Specific values & meaning (TD18)

Value	Meaning
1	SS2000 derived from Collaborative Staging Manual and Coding Instructions, version 01.04.01.
2	Not valid for CCR.
Blank	CS algorithm was not run.

Revision (TD18)

Year	Description
Not applicable	Not applicable

TD19 – CS version latest

Acronym: TDCSLVER

Description: The version of the collaborative staging used most recently to derive the CS output fields at the CCR. This data item is recorded the first time the CS output fields are derived and should be updated each time the CS derived items are re-computed. The CS version number is returned as part of the output of the CS algorithm. The returned value from the program should be automatically stored as CS Version Latest. This item should not be updated manually.
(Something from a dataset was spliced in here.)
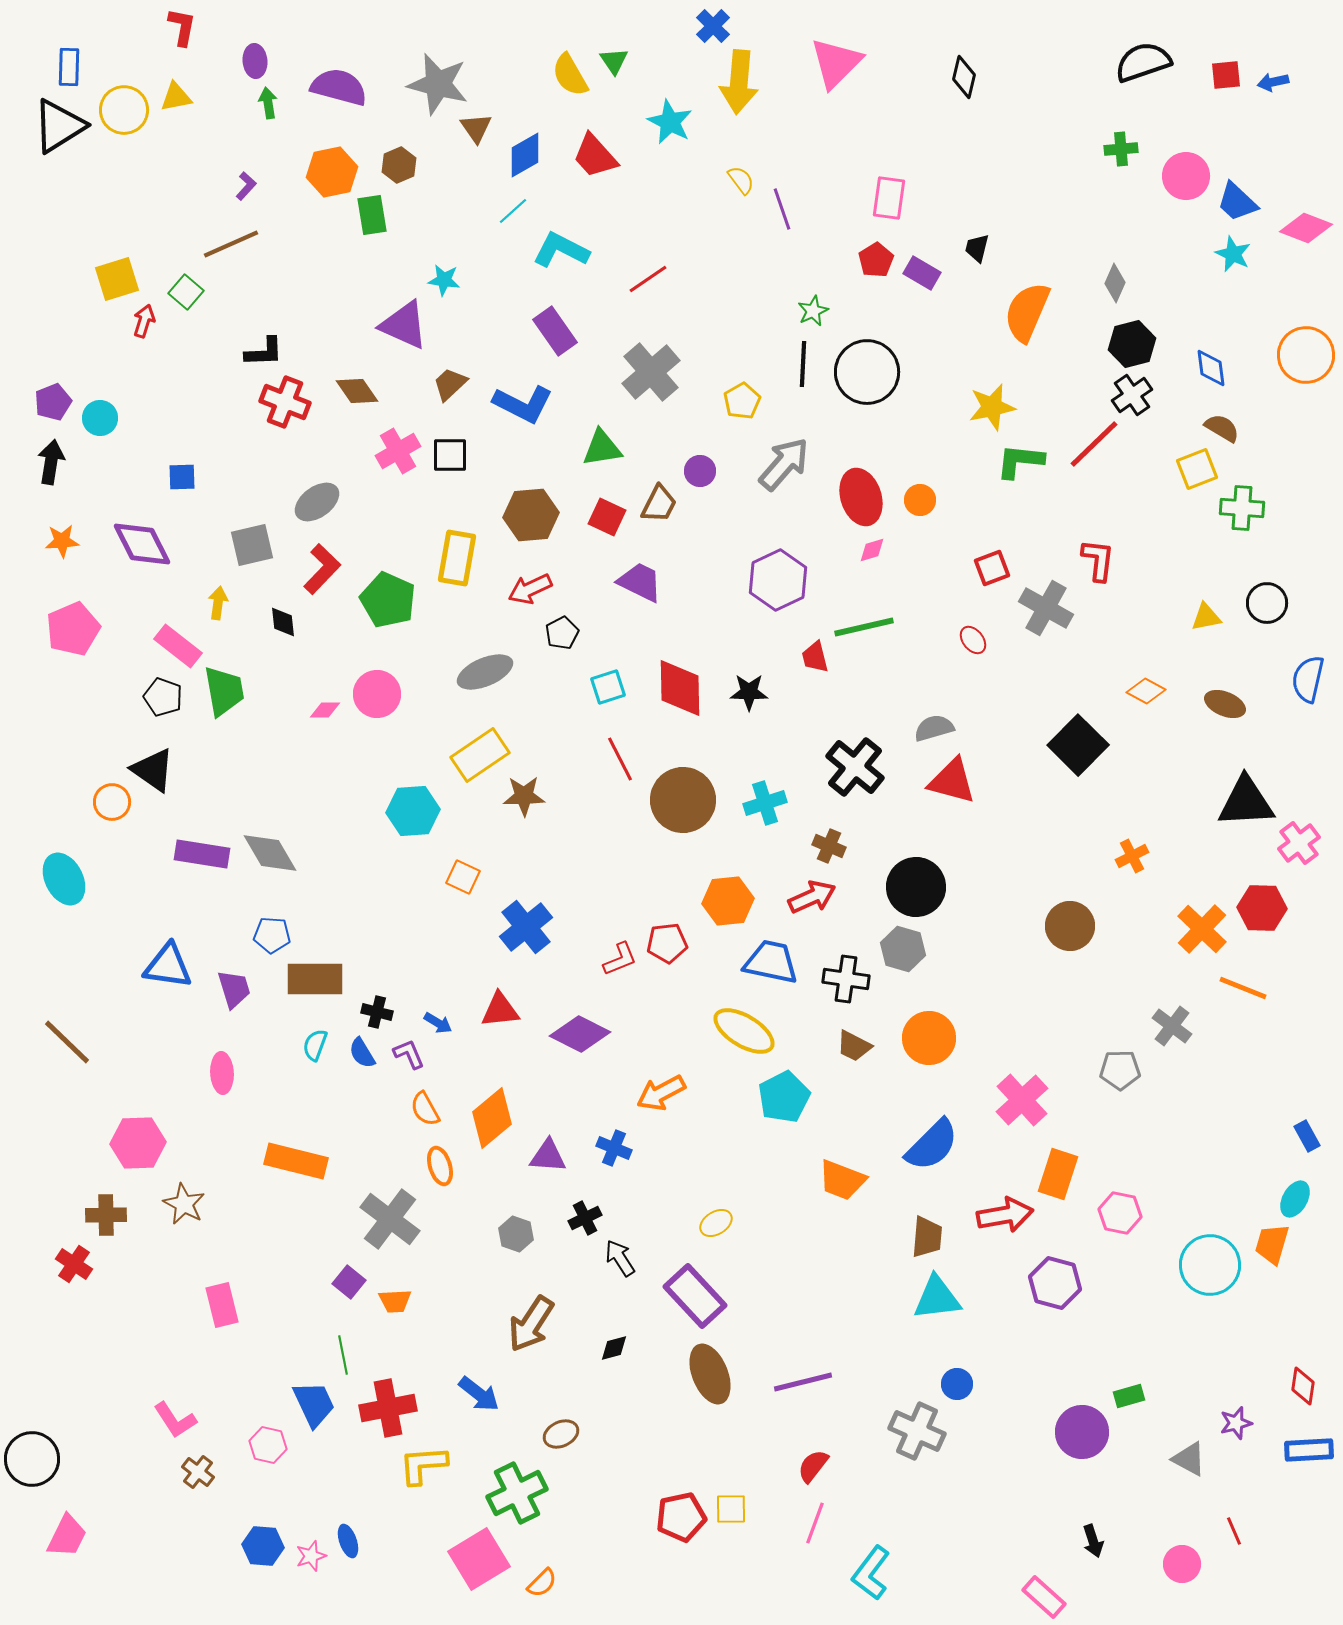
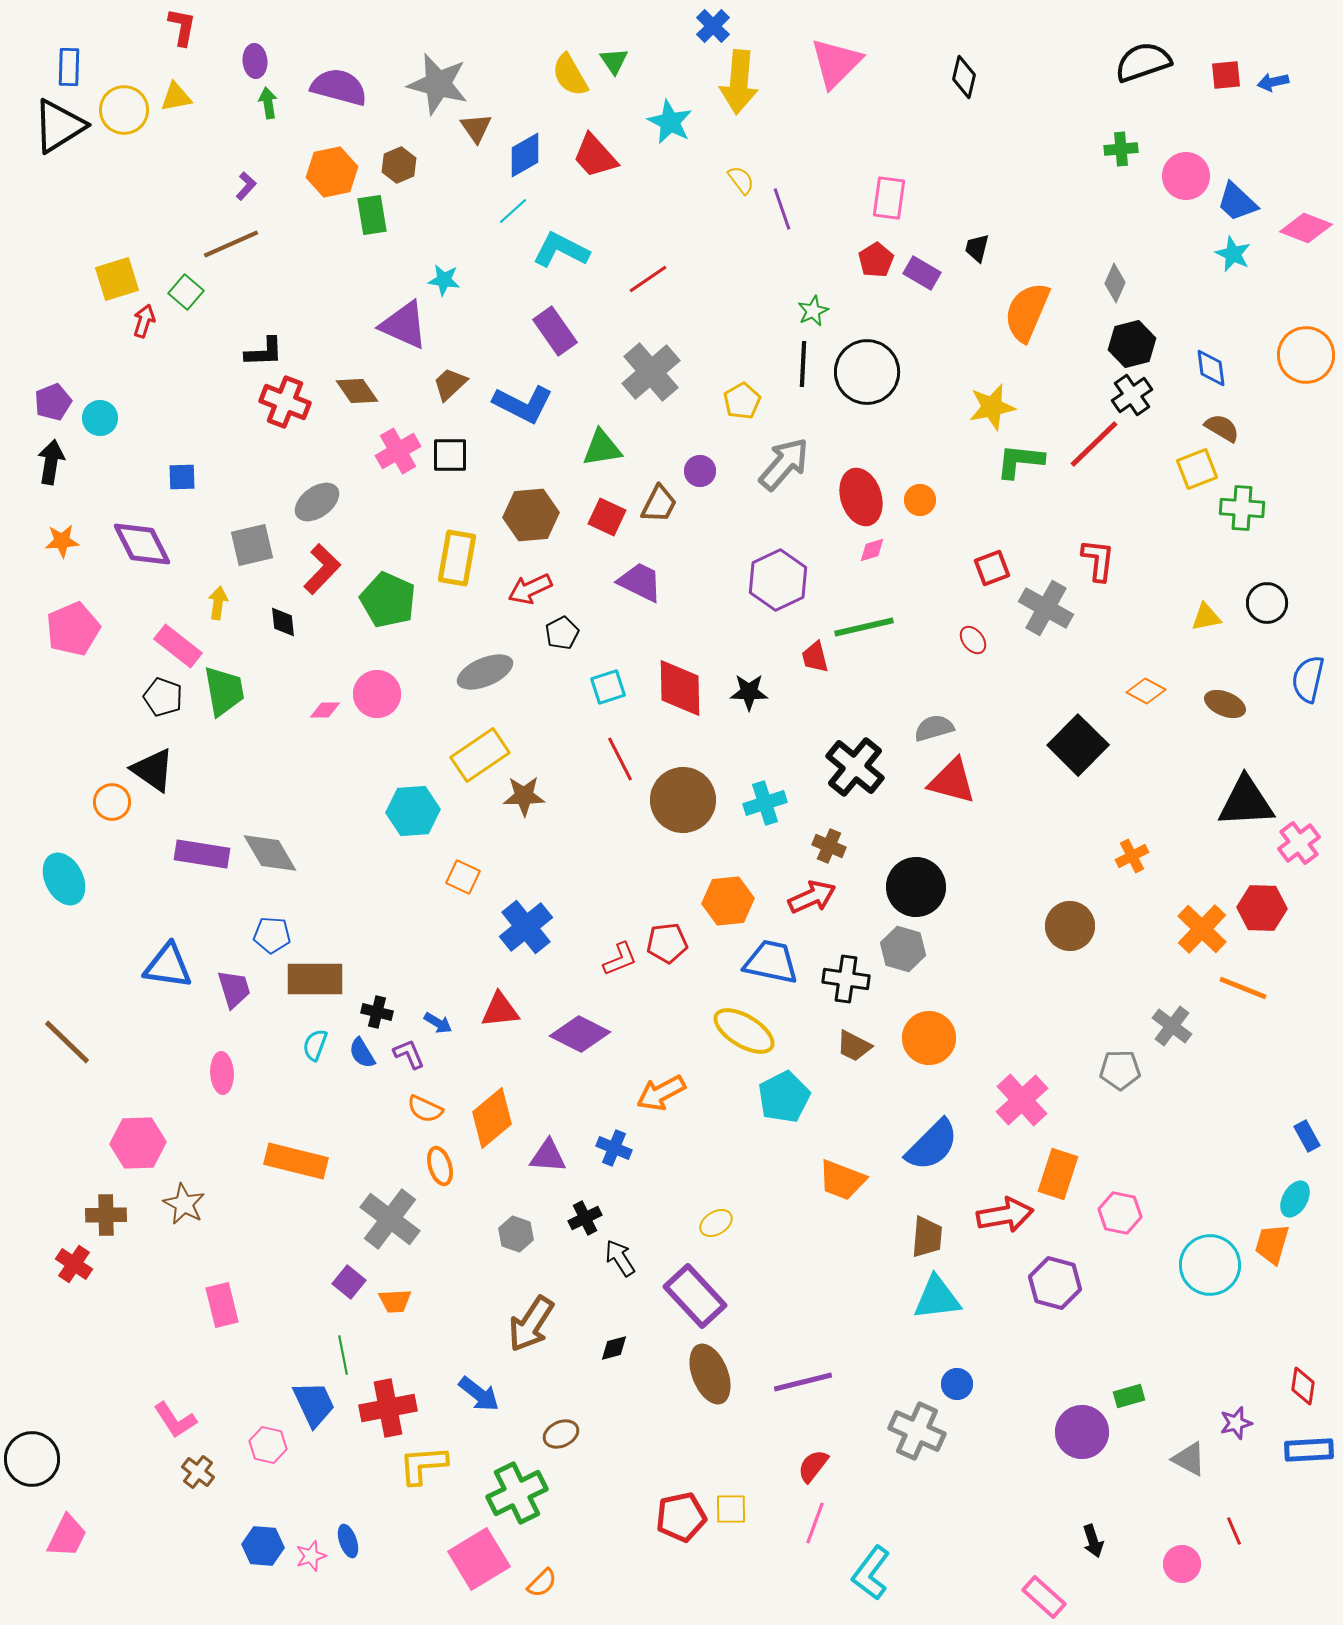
orange semicircle at (425, 1109): rotated 36 degrees counterclockwise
Effective: Reference year 2004 and onwards.

Length: 6

Used by (TD19)

Process	Read	Write
Data loading – posting	No	No
Internal record linkage	No	No
Death clearance	No	No
Tabulation master file	Yes	Yes*

* See corresponding section for calculation details.

Specific values & meaning (TD19)

Value	Meaning
[000000-999999]	Version number
Blank	CS algorithm was not run or field not implemented

Revision (TD19)

Year	Description
2007	CS version latest (Formerly known as TD20 – CS version latest) replaces TD19. Name: Formerly known as TD19 – CS Version 1st.  Description: Data concerning CS version 1st is now collected as a tumour input variable as T52 – CS Version 1st.

TD20 –Filler

Acronym: Not applicable

Description: Filler: free space reserved for future requirement implementation.

This field will not be processed or returned by the CCR System.

Effective: Reference year 2006 and onwards.

Length: 6

Used by: Not applicable

Specific values & meaning: Not applicable

Revision (TD20)

Year	Description
2007	Name: Formerly known as TD20 – CS version latest. Description: Field now converted to filler. Data concerning CS version latest is now derived as TD19 – CS version latest.